Return every line in the entries below where the word "đang" shows up.

Saved data entries
************

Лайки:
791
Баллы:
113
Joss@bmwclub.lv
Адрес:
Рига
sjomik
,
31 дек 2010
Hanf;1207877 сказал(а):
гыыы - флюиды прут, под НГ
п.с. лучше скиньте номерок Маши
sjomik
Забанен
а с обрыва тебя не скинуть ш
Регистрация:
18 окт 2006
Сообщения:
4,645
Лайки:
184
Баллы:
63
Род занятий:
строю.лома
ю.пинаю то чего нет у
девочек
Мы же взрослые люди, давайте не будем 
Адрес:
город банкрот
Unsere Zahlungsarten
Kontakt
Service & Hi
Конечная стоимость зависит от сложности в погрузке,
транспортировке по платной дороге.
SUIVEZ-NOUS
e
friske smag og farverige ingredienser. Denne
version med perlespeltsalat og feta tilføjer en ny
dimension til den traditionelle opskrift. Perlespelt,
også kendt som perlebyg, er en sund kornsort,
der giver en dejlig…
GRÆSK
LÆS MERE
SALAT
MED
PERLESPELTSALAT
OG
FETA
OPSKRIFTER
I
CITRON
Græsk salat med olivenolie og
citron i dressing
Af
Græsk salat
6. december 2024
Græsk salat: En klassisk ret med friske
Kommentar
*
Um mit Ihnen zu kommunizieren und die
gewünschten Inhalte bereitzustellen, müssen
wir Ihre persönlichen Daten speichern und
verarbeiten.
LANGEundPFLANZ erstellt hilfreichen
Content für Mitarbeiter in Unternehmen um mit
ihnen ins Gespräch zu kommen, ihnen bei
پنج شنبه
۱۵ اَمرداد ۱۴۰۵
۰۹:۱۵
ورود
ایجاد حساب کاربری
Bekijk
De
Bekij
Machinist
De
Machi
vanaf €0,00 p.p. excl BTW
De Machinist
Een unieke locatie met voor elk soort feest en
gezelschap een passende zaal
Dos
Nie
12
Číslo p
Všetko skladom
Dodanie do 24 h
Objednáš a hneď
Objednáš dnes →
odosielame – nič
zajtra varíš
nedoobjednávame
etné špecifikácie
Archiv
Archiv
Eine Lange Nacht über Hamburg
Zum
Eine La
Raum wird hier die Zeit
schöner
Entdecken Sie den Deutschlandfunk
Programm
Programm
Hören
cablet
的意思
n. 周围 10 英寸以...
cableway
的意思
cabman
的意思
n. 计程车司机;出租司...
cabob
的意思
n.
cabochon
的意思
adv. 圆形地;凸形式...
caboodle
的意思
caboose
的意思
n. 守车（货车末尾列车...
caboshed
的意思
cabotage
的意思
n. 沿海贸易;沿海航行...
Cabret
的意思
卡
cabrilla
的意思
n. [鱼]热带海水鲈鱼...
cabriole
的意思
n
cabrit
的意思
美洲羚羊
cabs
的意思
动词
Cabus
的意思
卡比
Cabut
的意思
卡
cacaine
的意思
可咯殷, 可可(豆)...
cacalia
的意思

************

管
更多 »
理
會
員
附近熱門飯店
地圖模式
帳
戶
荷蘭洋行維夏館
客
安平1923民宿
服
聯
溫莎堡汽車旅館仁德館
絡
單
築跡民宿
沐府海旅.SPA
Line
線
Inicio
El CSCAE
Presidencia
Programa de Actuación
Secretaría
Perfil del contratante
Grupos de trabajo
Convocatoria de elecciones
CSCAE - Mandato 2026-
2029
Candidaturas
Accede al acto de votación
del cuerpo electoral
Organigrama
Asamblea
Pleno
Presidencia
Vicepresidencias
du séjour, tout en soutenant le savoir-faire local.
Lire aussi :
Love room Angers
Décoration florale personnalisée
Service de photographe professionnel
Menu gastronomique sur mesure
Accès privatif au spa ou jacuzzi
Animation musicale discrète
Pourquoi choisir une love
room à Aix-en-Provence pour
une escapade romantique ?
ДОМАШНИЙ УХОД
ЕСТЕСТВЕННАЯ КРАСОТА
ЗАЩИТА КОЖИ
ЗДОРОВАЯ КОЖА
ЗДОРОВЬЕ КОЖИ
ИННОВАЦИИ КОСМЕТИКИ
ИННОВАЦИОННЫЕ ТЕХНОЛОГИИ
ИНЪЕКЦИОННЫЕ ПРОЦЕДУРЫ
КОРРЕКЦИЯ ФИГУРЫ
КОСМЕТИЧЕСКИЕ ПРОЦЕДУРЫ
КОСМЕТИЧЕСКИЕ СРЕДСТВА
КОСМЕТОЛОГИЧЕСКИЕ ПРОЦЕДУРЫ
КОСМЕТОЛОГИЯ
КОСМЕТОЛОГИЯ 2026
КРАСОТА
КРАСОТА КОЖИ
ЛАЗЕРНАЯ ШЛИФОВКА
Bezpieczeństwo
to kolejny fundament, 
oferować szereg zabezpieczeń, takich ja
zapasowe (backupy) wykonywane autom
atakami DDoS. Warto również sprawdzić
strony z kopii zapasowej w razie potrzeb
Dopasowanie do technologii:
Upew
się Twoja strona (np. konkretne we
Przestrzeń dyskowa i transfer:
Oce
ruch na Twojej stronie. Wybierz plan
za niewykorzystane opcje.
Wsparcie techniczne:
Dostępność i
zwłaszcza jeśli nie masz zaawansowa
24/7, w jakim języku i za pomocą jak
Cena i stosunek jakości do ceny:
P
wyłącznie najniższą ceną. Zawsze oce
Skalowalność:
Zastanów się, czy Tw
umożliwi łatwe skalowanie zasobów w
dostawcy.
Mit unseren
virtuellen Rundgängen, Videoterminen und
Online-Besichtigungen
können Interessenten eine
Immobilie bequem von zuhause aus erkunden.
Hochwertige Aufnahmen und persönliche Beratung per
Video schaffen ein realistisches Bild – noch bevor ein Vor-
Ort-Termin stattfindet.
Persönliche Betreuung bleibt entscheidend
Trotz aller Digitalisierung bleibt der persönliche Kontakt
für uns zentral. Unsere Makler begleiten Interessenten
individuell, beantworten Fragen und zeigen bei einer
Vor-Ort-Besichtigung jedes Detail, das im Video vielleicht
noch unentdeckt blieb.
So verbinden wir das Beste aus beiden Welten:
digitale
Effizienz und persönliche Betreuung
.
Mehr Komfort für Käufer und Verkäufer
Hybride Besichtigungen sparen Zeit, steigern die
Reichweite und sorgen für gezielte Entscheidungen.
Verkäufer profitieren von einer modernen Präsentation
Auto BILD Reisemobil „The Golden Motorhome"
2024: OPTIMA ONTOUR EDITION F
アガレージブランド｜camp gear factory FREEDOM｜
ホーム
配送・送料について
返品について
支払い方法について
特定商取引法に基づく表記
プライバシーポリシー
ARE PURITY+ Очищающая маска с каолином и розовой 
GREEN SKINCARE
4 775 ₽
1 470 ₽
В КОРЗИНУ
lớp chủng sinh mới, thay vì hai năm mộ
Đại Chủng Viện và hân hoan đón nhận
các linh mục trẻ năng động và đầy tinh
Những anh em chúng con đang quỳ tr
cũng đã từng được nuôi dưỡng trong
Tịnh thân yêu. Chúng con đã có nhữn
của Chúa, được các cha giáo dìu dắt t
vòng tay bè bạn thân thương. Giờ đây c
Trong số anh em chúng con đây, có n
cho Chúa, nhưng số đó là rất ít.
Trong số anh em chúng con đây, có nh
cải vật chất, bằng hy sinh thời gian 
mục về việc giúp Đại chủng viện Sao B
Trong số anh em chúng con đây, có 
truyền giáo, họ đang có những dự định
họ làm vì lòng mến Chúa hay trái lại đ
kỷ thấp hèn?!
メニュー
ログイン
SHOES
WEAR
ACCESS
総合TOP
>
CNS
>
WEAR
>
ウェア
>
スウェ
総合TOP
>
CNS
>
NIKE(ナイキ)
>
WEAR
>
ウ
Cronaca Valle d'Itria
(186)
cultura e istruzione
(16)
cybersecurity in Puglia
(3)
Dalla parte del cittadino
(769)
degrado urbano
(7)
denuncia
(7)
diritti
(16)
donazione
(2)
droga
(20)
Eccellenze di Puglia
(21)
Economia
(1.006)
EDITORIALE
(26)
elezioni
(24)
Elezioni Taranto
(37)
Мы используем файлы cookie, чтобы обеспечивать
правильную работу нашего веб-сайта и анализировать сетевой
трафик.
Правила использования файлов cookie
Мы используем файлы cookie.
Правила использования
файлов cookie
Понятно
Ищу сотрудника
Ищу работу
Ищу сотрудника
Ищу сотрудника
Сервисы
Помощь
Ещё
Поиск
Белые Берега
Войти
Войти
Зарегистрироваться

************

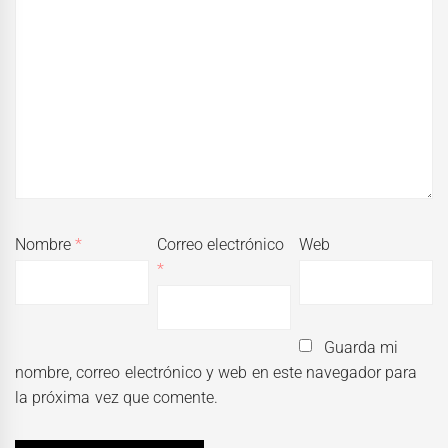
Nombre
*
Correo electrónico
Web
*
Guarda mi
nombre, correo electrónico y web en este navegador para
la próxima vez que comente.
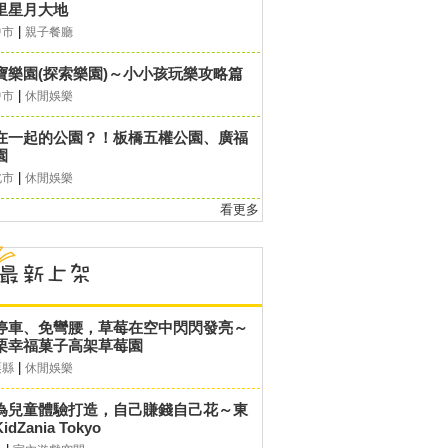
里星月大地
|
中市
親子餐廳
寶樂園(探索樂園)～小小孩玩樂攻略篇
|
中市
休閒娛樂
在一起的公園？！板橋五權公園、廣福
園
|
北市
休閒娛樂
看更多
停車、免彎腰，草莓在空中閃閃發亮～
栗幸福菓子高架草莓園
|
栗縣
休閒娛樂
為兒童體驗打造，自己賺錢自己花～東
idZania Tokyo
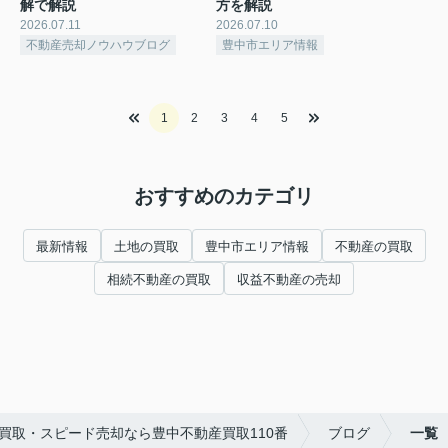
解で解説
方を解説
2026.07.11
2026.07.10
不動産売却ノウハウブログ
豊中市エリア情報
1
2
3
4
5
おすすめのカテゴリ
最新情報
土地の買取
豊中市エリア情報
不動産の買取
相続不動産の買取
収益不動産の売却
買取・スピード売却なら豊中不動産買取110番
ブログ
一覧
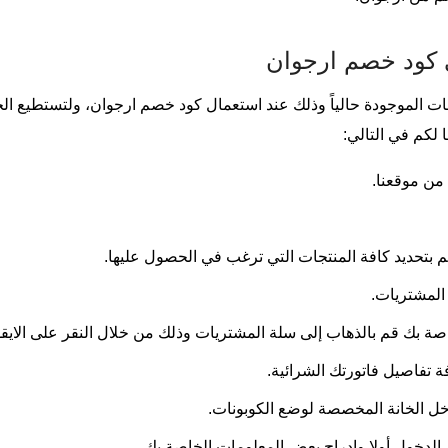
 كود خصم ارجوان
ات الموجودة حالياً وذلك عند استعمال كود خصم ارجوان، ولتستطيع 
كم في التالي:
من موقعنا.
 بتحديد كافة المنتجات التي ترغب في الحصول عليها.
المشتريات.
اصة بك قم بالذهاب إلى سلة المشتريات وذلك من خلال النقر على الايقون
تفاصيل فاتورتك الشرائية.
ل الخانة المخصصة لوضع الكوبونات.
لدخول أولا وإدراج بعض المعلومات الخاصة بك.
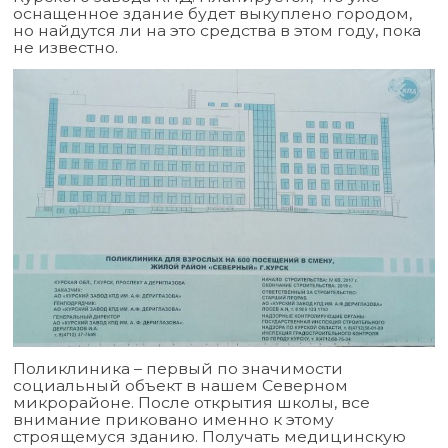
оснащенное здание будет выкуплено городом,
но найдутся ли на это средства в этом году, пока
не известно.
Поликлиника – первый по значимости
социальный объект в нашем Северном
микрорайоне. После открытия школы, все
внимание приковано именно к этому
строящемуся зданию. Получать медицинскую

************

• Output for this exercise:
Những anh em chúng con đang quỳ tr
truyền giáo, họ đang có những dự định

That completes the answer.